I glanced around, hoping nobody had noticed our little scene. Amazingly they hadn’t, despite the fact that it’d felt pretty dramatic and spectacular to me. I’d just gotten publicly dumped and it sort of hurt. Why it hurt, I had no idea. He’d done to me what I’d planned to do to him, so what right did I have to feel anything but relief?
Just be glad it’s over.
The waiter walked over carrying two enormous platters of Mexican food, and I realized that not only had Nate dumped me, he’d stuck me with the bill, too. Always look on the bright side. Without Jess to feed, I wouldn’t have to cook for the next week. I’d just work my way through Nate’s jumbo carne asada entree.
“Can you wrap those up to go?” I asked the waiter.

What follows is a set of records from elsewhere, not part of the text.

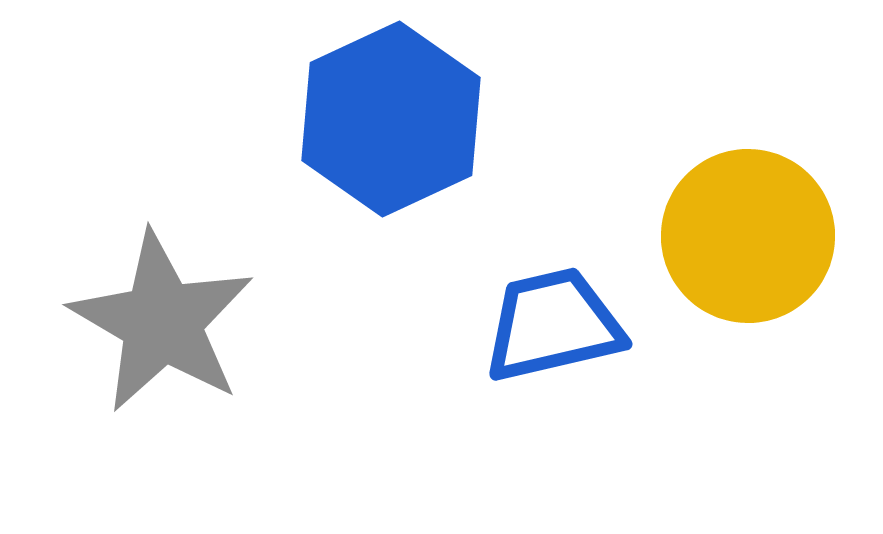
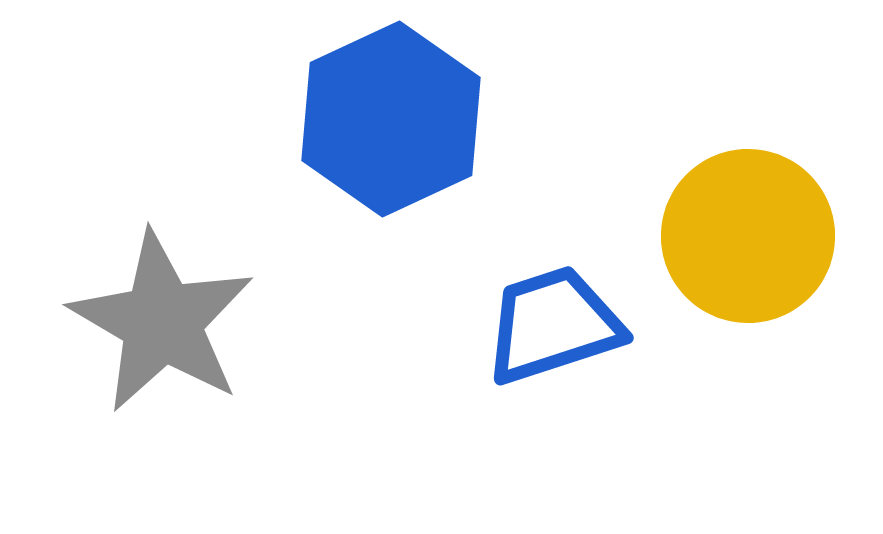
blue trapezoid: rotated 5 degrees counterclockwise
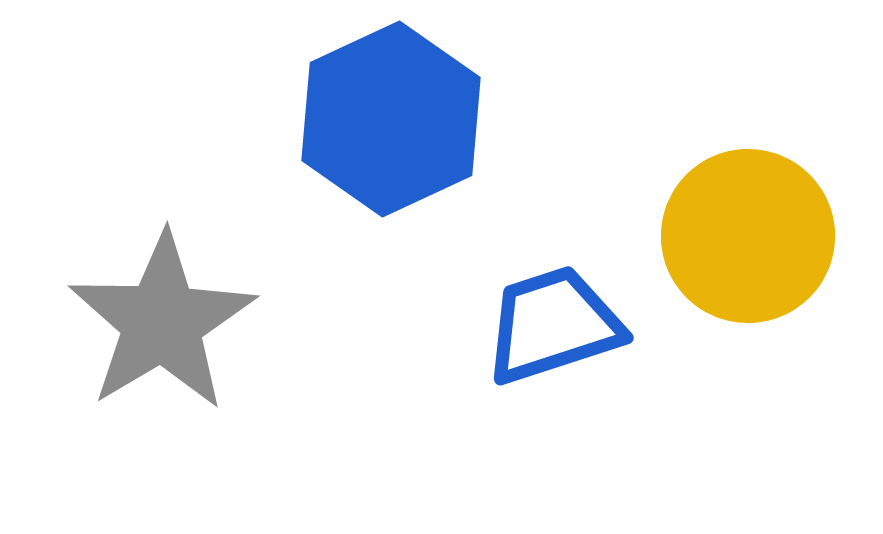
gray star: rotated 11 degrees clockwise
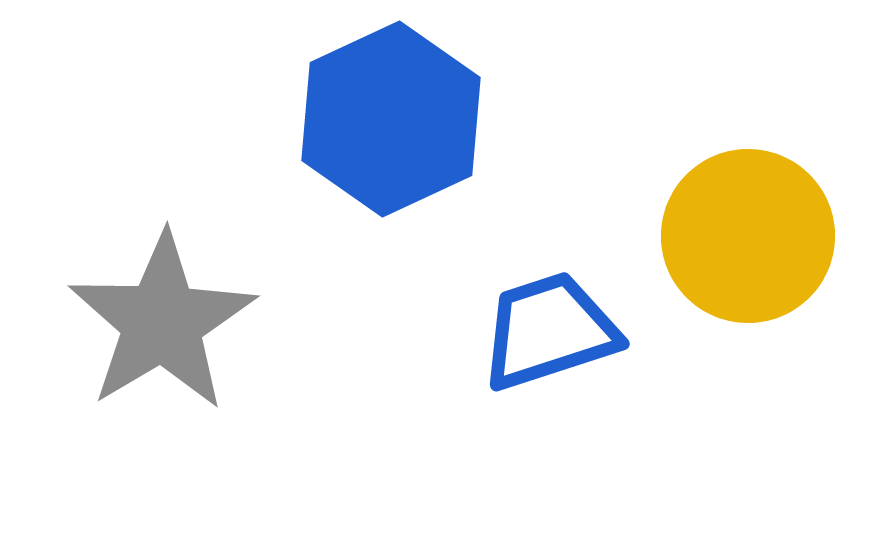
blue trapezoid: moved 4 px left, 6 px down
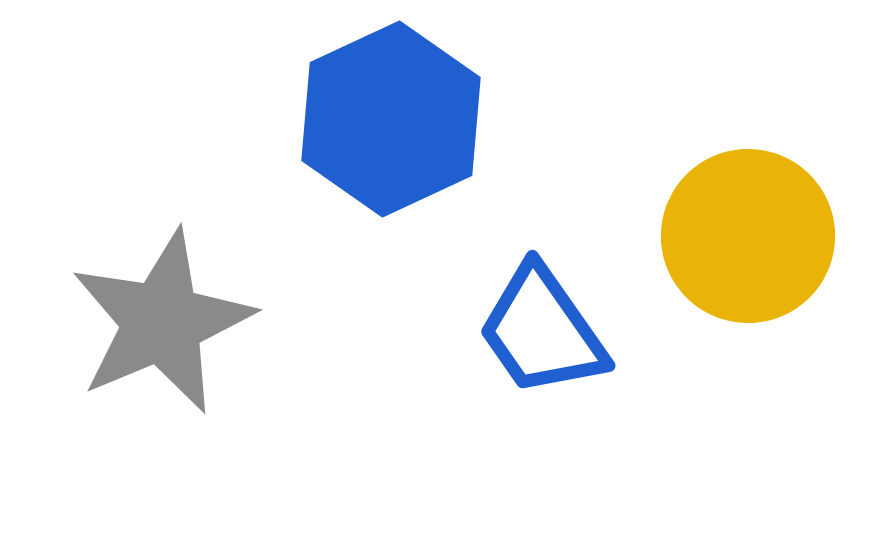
gray star: rotated 8 degrees clockwise
blue trapezoid: moved 7 px left; rotated 107 degrees counterclockwise
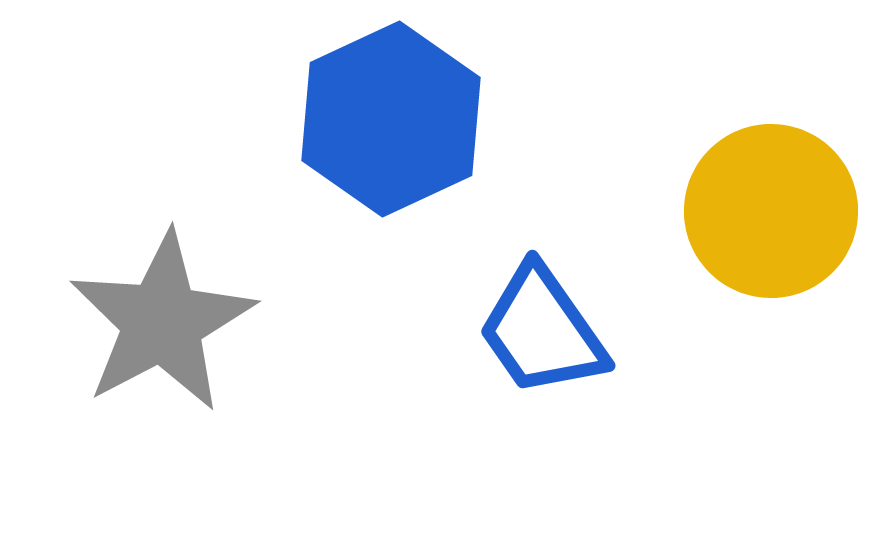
yellow circle: moved 23 px right, 25 px up
gray star: rotated 5 degrees counterclockwise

He cocked a brow, but wisely kept his mouth shut. I decided to give him a thirty percent tip, because someone should get something out of this date.
Then I took my overpriced takeout and swung by the grocery store, because I had ice cream to buy.
Ice cream and hair dye.
Two hours later I swirled in front of my bathroom mirror, a new woman.
I looked like Christina Hendricks on acid (okay, not quite as statuesque, and my boobs were smaller … but still very curvy!). The new hair was gorgeous. Crazy. Fun. I wondered if Reese would like it, and then decided I didn’t care, because I liked it.
That’s when it hit me.
For the first time in forever, I was doing something for myself.
It felt good.
The high lasted until about noon the next day, when I carefully sorted through my finances. Counting all my savings, the business emergency funds, and the secret vacation stash, I was still broke. Okay. So no new Miatas just yet. But if I got the contract for The Line, maybe I could revisit the idea in a year or two. Assuming Reese didn’t fire me.
I’d just have to get that contract no matter what. So what if I had to sleep with him to do it … I’d just call it a bonus and roll with it.